I like to read a few books over several years. It is a special/exactly my kind of chaos to return to a book a few months or years after I started it as if I’m catching up with an old friend. I get a lot of reading recommendations from Twitter, which, while Babylon, is also a place of meeting for some pretty brilliant thinkers and artists. I prefer a physical book, but if the digital version is a thing of convenience, I’m happy to get down with that. I find it harder to take notes in digital texts because you don’t return to them in the same way. So, if I’m reading something on a Kindle or iPad, I’ll actually record quotes and notes on my phone; whereas if I’m reading a physical book, I’ll jot everything in the margins. In The Math of Saint Felix there are actually a few poems that are composed almost entirely of margin notes.

What’s one thing you’d like to try in a poem or sequence of poems that you haven’t tried before?

Something I’d like to try that I fear I don’t have the patience for is a contrapuntal, in particular one where the punctuation really tracks because I’m a little obsessed with grammar (what happens when you are schooled by nuns). A contrapuntal is essentially about two distinct entities abiding, but the abiding—the relation—takes work.

Where are some places you like to read and write (besides home, assuming you like to be there)?

Because I’m not much of a coffee drinker, coffee shops aren’t always the place for me. A solid half-shaded park table is my favorite warm weather go-to! I also really like setting up shop at the Grand Army Plaza library or the lobby/café at BRIC Arts.

What are some Brooklyn spaces you love? Why?

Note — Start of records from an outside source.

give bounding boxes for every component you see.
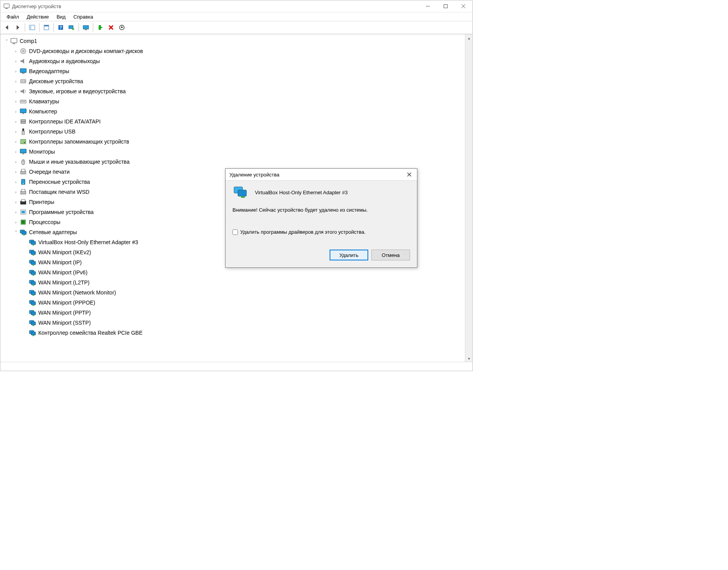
keyboard-icon (20, 98, 27, 105)
expand-icon[interactable]: › (13, 209, 19, 215)
tree-root-computer[interactable]: ˅Comp1 (1, 36, 465, 46)
close-button[interactable] (455, 0, 472, 12)
update-driver-button[interactable] (81, 22, 91, 33)
eject-button[interactable] (117, 22, 127, 33)
expand-icon[interactable]: › (13, 68, 19, 74)
expand-icon[interactable]: › (13, 88, 19, 94)
scan-hardware-button[interactable] (67, 22, 77, 33)
tree-spacer (22, 239, 28, 245)
uninstall-confirm-button[interactable]: Удалить (330, 250, 368, 260)
tree-category-sound[interactable]: ›Звуковые, игровые и видеоустройства (1, 86, 465, 96)
menu-view[interactable]: Вид (53, 13, 70, 21)
tree-item-label: Программные устройства (29, 209, 97, 215)
scroll-down-button[interactable]: ▾ (465, 355, 472, 362)
expand-icon[interactable]: › (13, 48, 19, 54)
expand-icon[interactable]: › (13, 149, 19, 155)
uninstall-device-button[interactable] (106, 22, 116, 33)
tree-device-network-9[interactable]: Контроллер семейства Realtek PCIe GBE (1, 328, 465, 338)
tree-item-label: WAN Miniport (IPv6) (38, 269, 91, 276)
tree-device-network-7[interactable]: WAN Miniport (PPTP) (1, 308, 465, 318)
expand-icon[interactable]: › (13, 219, 19, 225)
expand-icon[interactable]: › (13, 159, 19, 165)
dialog-close-button[interactable] (402, 169, 417, 180)
app-icon (3, 3, 10, 9)
tree-item-label: Контроллер семейства Realtek PCIe GBE (38, 330, 145, 336)
tree-device-network-5[interactable]: WAN Miniport (Network Monitor) (1, 288, 465, 298)
tree-category-keyboard[interactable]: ›Клавиатуры (1, 96, 465, 106)
tree-item-label: VirtualBox Host-Only Ethernet Adapter #3 (38, 239, 141, 245)
tree-category-disk[interactable]: ›Дисковые устройства (1, 76, 465, 86)
tree-item-label: Видеоадаптеры (29, 68, 72, 74)
portable-icon (20, 178, 27, 185)
tree-item-label: Мыши и иные указывающие устройства (29, 159, 133, 165)
network-adapter-icon (29, 249, 36, 256)
tree-category-mouse[interactable]: ›Мыши и иные указывающие устройства (1, 157, 465, 167)
collapse-icon[interactable]: ˅ (13, 229, 19, 235)
scroll-up-button[interactable]: ▴ (465, 34, 472, 41)
dialog-warning-text: Внимание! Сейчас устройство будет удален… (232, 207, 410, 213)
window-title: Диспетчер устройств (12, 3, 61, 9)
tree-category-monitor[interactable]: ›Мониторы (1, 147, 465, 157)
forward-button[interactable] (13, 22, 23, 33)
menu-help[interactable]: Справка (70, 13, 97, 21)
cancel-button[interactable]: Отмена (371, 250, 410, 260)
properties-button[interactable] (41, 22, 51, 33)
network-adapter-icon (29, 269, 36, 276)
maximize-button[interactable] (437, 0, 455, 12)
expand-icon[interactable]: › (13, 179, 19, 185)
menubar: Файл Действие Вид Справка (0, 12, 472, 21)
expand-icon[interactable]: › (13, 128, 19, 135)
svg-rect-56 (85, 29, 87, 30)
tree-category-storage[interactable]: ›Контроллеры запоминающих устройств (1, 137, 465, 147)
expand-icon[interactable]: › (13, 98, 19, 104)
delete-driver-checkbox[interactable] (232, 229, 238, 235)
tree-category-audio[interactable]: ›Аудиовходы и аудиовыходы (1, 56, 465, 66)
tree-category-computer[interactable]: ›Компьютер (1, 106, 465, 116)
show-hide-tree-button[interactable] (27, 22, 37, 33)
tree-category-usb[interactable]: ›Контроллеры USB (1, 127, 465, 137)
tree-spacer (22, 269, 28, 276)
expand-icon[interactable]: › (13, 118, 19, 125)
uninstall-device-dialog: Удаление устройства VirtualBox Host-Only… (225, 168, 417, 268)
tree-device-network-3[interactable]: WAN Miniport (IPv6) (1, 267, 465, 277)
menu-action[interactable]: Действие (23, 13, 53, 21)
dialog-title: Удаление устройства (229, 172, 279, 178)
tree-category-display[interactable]: ›Видеоадаптеры (1, 66, 465, 76)
tree-category-ide[interactable]: ›Контроллеры IDE ATA/ATAPI (1, 116, 465, 127)
expand-icon[interactable]: › (13, 139, 19, 145)
tree-item-label: Аудиовходы и аудиовыходы (29, 58, 103, 64)
expand-icon[interactable]: › (13, 169, 19, 175)
delete-driver-checkbox-label: Удалить программы драйверов для этого ус… (240, 229, 366, 235)
tree-device-network-4[interactable]: WAN Miniport (L2TP) (1, 277, 465, 288)
enable-device-button[interactable] (95, 22, 105, 33)
tree-device-network-8[interactable]: WAN Miniport (SSTP) (1, 318, 465, 328)
expand-icon[interactable]: › (13, 189, 19, 195)
svg-rect-42 (444, 5, 448, 8)
minimize-button[interactable] (419, 0, 437, 12)
tree-spacer (22, 289, 28, 296)
printer-icon (20, 199, 27, 205)
network-adapter-icon (29, 299, 36, 306)
expand-icon[interactable]: › (13, 108, 19, 115)
expand-icon[interactable]: › (13, 58, 19, 64)
tree-category-dvd[interactable]: ›DVD-дисководы и дисководы компакт-диско… (1, 46, 465, 56)
back-button[interactable] (2, 22, 12, 33)
tree-item-label: Клавиатуры (29, 98, 62, 104)
svg-rect-57 (99, 25, 101, 30)
help-button[interactable]: ? (56, 22, 66, 33)
svg-marker-58 (101, 27, 103, 28)
network-adapter-icon (29, 329, 36, 336)
vertical-scrollbar[interactable]: ▴ ▾ (465, 34, 472, 362)
tree-device-network-6[interactable]: WAN Miniport (PPPOE) (1, 298, 465, 308)
tree-item-label: Сетевые адаптеры (29, 229, 80, 235)
collapse-icon[interactable]: ˅ (3, 38, 10, 44)
delete-driver-checkbox-row[interactable]: Удалить программы драйверов для этого ус… (232, 229, 410, 235)
expand-icon[interactable]: › (13, 199, 19, 205)
tree-spacer (22, 330, 28, 336)
tree-item-label: DVD-дисководы и дисководы компакт-дисков (29, 48, 146, 54)
menu-file[interactable]: Файл (3, 13, 23, 21)
dialog-body: VirtualBox Host-Only Ethernet Adapter #3… (226, 181, 417, 267)
expand-icon[interactable]: › (13, 78, 19, 84)
display-icon (20, 68, 27, 75)
svg-marker-62 (121, 26, 123, 28)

I love the Flatbush Malls. They’re such a lush dark green and a place where all you can do is drive, walk or bike around. I really appreciate how they escape what we understand as function (which really means participating in some transaction of capital). I also love Red Hook because it still feels like the edge of the world. My absolute favorite place in Brooklyn is Taste the Tropics on Avenue D, an ice cream shop that has been holding it down for decades and is truly the most Caribbean locale in the tri-state area.

Why Brooklyn?

Because what you need is always on sale at Key Food.